2. Configure the environment
This project didn’t require much environment configuration, but ffMPEG (an open source computer program that can record, convert, and stream digital audio and video) and set up environment variables. Ffmpeg is mainly used to combine downloaded video and audio into a complete video.
Download ffmpeg
Clickable download.csdn.net/download/CU… Or go to ffmpeg.org/download.ht… Download and unzip to the directory you want to save.

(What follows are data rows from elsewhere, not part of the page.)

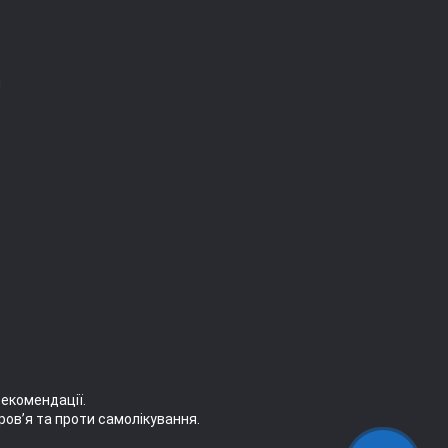
я
рекомендації.
ров’я та проти самолікування.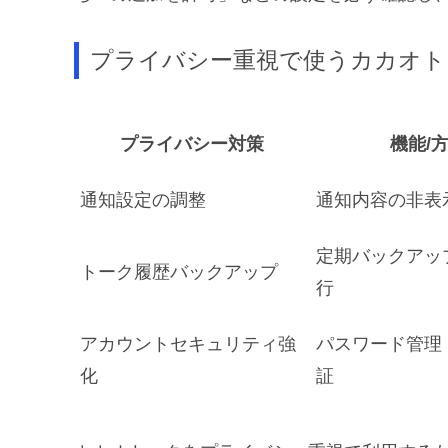
プライバシー重視で使うカカオト
プライバシー対策
機能/
通知設定の調整
通知内容の非表
定期バックアッ
トーク履歴バックアップ
行
アカウントセキュリティ強
パスワード管理
化
証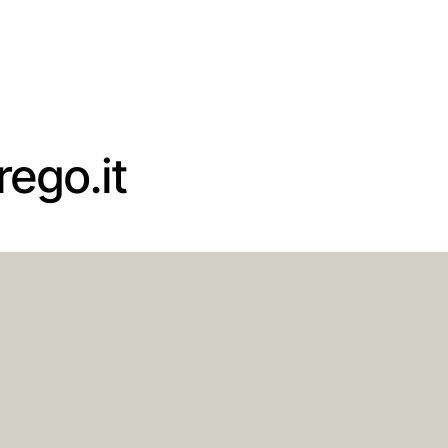
ego.it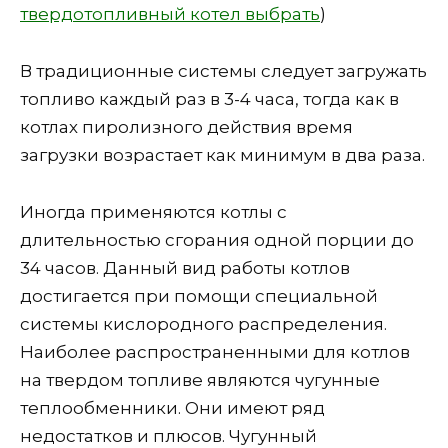
твердотопливный котел выбрать
)
В традиционные системы следует загружать
топливо каждый раз в 3-4 часа, тогда как в
котлах пиролизного действия время
загрузки возрастает как минимум в два раза.
Иногда применяются котлы с
длительностью сгорания одной порции до
34 часов. Данный вид работы котлов
достигается при помощи специальной
системы кислородного распределения.
Наиболее распространенными для котлов
на твердом топливе являются чугунные
теплообменники. Они имеют ряд
недостатков и плюсов. Чугунный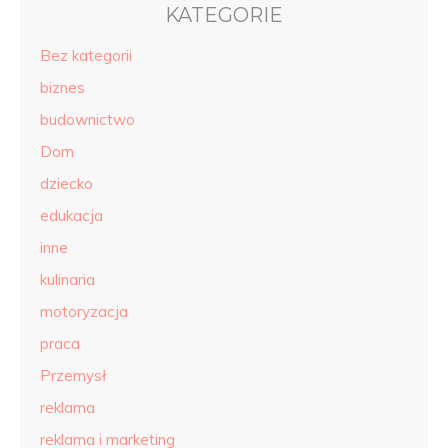
KATEGORIE
Bez kategorii
biznes
budownictwo
Dom
dziecko
edukacja
inne
kulinaria
motoryzacja
praca
Przemysł
reklama
reklama i marketing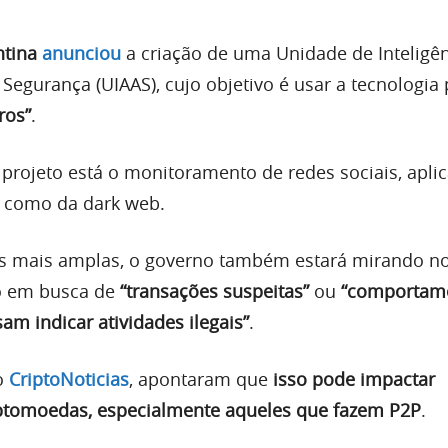
ntina
anunciou
a criação de uma Unidade de Inteligê
 à Segurança (UIAAS), cujo objetivo é usar a tecnologia
ros”
.
projeto está o monitoramento de redes sociais, aplic
m como da dark web.
s mais amplas, o governo também estará mirando n
o em busca de
“transações suspeitas”
ou
“comportam
m indicar atividades ilegais”
.
 o
CriptoNoticias
, apontaram que
isso pode impactar
iptomoedas, especialmente aqueles que fazem P2P
.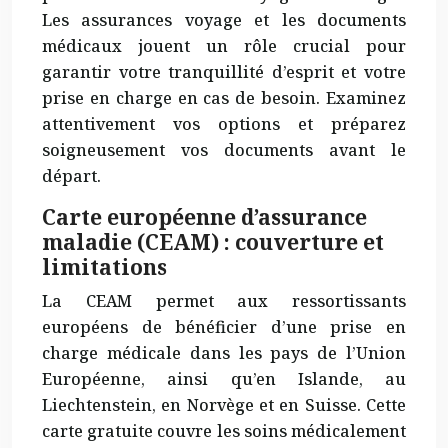
Les assurances voyage et les documents
médicaux jouent un rôle
crucial
pour
garantir votre tranquillité d’esprit et votre
prise en charge en cas de besoin. Examinez
attentivement vos options et préparez
soigneusement vos documents avant le
départ.
Carte européenne d’assurance
maladie (CEAM) : couverture et
limitations
La CEAM permet aux ressortissants
européens de bénéficier d’une prise en
charge médicale dans les pays de l’Union
Européenne, ainsi qu’en Islande, au
Liechtenstein, en Norvège et en Suisse. Cette
carte gratuite couvre les soins médicalement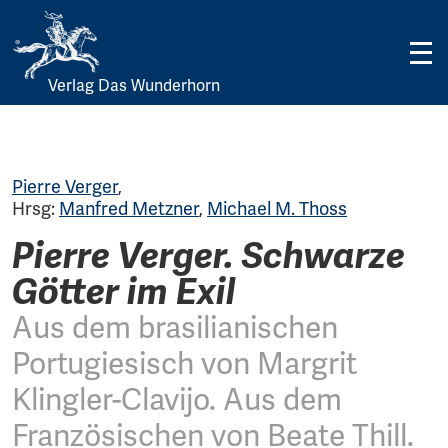
Verlag Das Wunderhorn
Skip
to
content
Pierre Verger
,
Hrsg:
Manfred Metzner
,
Michael M. Thoss
Pierre Verger. Schwarze
Götter im Exil
Aus dem brasilianischen
Portugiesisch von Margrit
Klingler-Clavijo. Aus dem
Französischen von Beate Thill.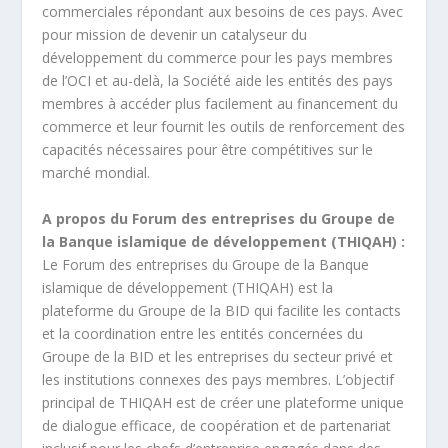
commerciales répondant aux besoins de ces pays. Avec
pour mission de devenir un catalyseur du
développement du commerce pour les pays membres
de l’OCI et au-delà, la Société aide les entités des pays
membres à accéder plus facilement au financement du
commerce et leur fournit les outils de renforcement des
capacités nécessaires pour être compétitives sur le
marché mondial.
A propos du Forum des entreprises du Groupe de
la Banque islamique de développement (THIQAH) :
Le Forum des entreprises du Groupe de la Banque
islamique de développement (THIQAH) est la
plateforme du Groupe de la BID qui facilite les contacts
et la coordination entre les entités concernées du
Groupe de la BID et les entreprises du secteur privé et
les institutions connexes des pays membres. L’objectif
principal de THIQAH est de créer une plateforme unique
de dialogue efficace, de coopération et de partenariat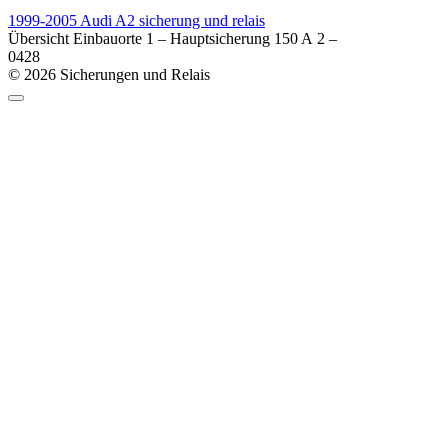
1999-2005 Audi A2 sicherung und relais
Übersicht Einbauorte 1 – Hauptsicherung 150 A 2 –
0
428
© 2026 Sicherungen und Relais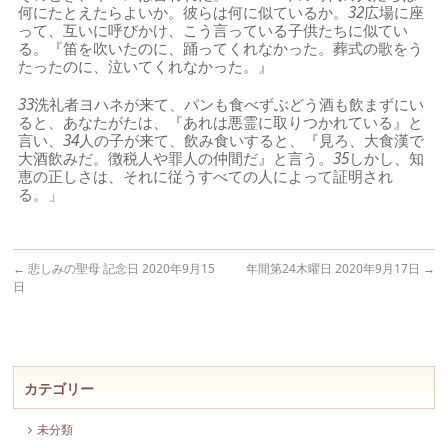
何にたとえたらよいか。彼らは何に似ているか。
32
広場に座
って、互いに呼びかけ、こう言っている子供たちに似てい
る。『笛を吹いたのに、踊ってくれなかった。葬式の歌をう
たったのに、泣いてくれなかった。』
33
洗礼者ヨハネが来て、パンも食べずぶどう酒も飲まずにい
ると、あなたがたは、『あれは悪霊に取りつかれている』と
言い、
34
人の子が来て、飲み食いすると、『見ろ、大食漢で
大酒飲みだ。徴税人や罪人の仲間だ』と言う。
35
しかし、知
恵の正しさは、それに従うすべての人によって証明され
る。」
←
悲しみの聖母 記念日 2020年9月15
年間第24木曜日 2020年9月17日
→
日
カテゴリー
未分類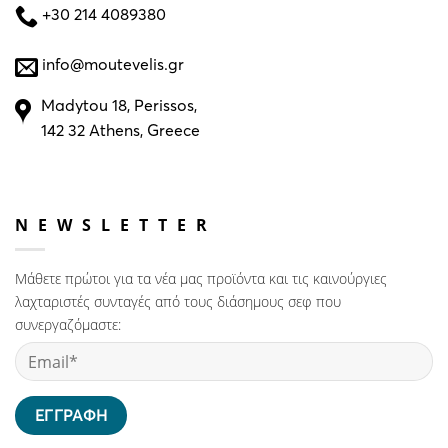
+30 214 4089380
info@moutevelis.gr
Madytou 18, Perissos,
142 32 Athens, Greece
NEWSLETTER
Μάθετε πρώτοι για τα νέα μας προϊόντα και τις καινούργιες
λαχταριστές συνταγές από τους διάσημους σεφ που
συνεργαζόμαστε: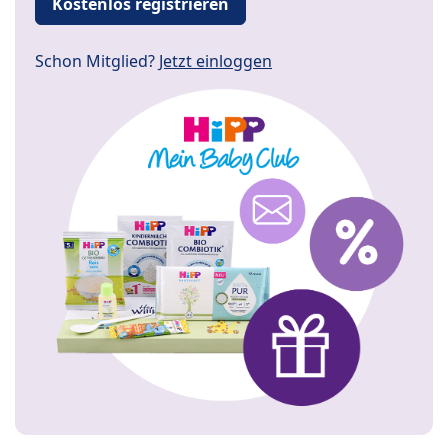
Kostenlos registrieren
Schon Mitglied?
Jetzt einloggen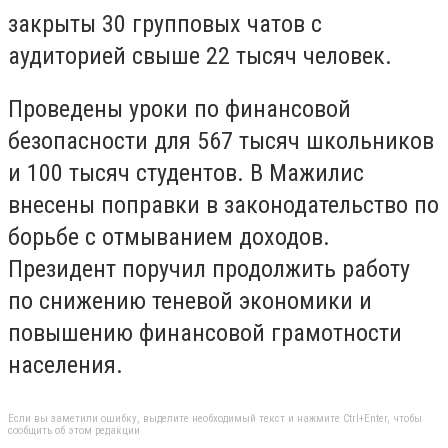
закрыты 30 групповых чатов с
аудиторией свыше 22 тысяч человек.
Проведены уроки по финансовой
безопасности для 567 тысяч школьников
и 100 тысяч студентов. В Мажилис
внесены поправки в законодательство по
борьбе с отмыванием доходов.
Президент поручил продолжить работу
по снижению теневой экономики и
повышению финансовой грамотности
населения.
Если вы заметили ошибку, выделите необходимый текст и нажмите Ctrl+Enter, чтобы
сообщить об этом редакции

Setting environment Variables
- Copy the bin path of FFmpeg, for example
xxx\ffmpeg-20190921-ba24b24-win64-shared\bin
- Right click on properties of this computer to access control panel \ system and Security \ System
- Click Advanced System Settings → Enter the system properties pop-up window → Click Environment Variables → enter the Environment variables pop-up window → select Path under system variables → Click Edit click → Enter the Edit Environment variables pop-up window
- Click New → Paste the bin path that you copied before
- Click OK to gradually save and exit
The dynamic operation is as follows:
In addition to FFMPEG, you also need to install the PyInstaller library for program packaging. The following commands can be used to install:
pip install pyinstaller
Copy the code
If the installation fails or the download speed is slow, you can change the source:
pip install pyinstaller -i https://pypi.doubanio.com/simple/
Copy the code
Ii. Project implementation
1. Import required libraries
import json
import os
import re
import shutil
import ssl
import time
import requests
from concurrent.futures import ThreadPoolExecutor
from lxml import etree
Copy the code
The imported libraries include libraries for crawling and parsing web pages, as well as libraries for creating thread pools and doing other things, most of which are native to Python. If there are any uninstalled libraries, you can install them using the PIP install XXX command.
2. Set request parameters
# set request first-class parameters to prevent reverse crawling
headers = {
'Accept': '* / *'.'Accept-Language': 'en-US,en; Q = 0.5 '.'User-Agent': 'the Mozilla / 5.0 (Windows NT 10.0; WOW64) AppleWebKit/537.36 (KHTML, like Gecko) Chrome/80.0.3987.116 Safari/537.36'
}
params = {
'from': 'search'.'seid': '9698329271136034665'
}
Copy the code
Set request first-class parameters to reduce the possibility of reverse crawling.
3. Basic processing
def re_video_info(text, pattern) :
Use regular expressions to match video information and convert it to JSON.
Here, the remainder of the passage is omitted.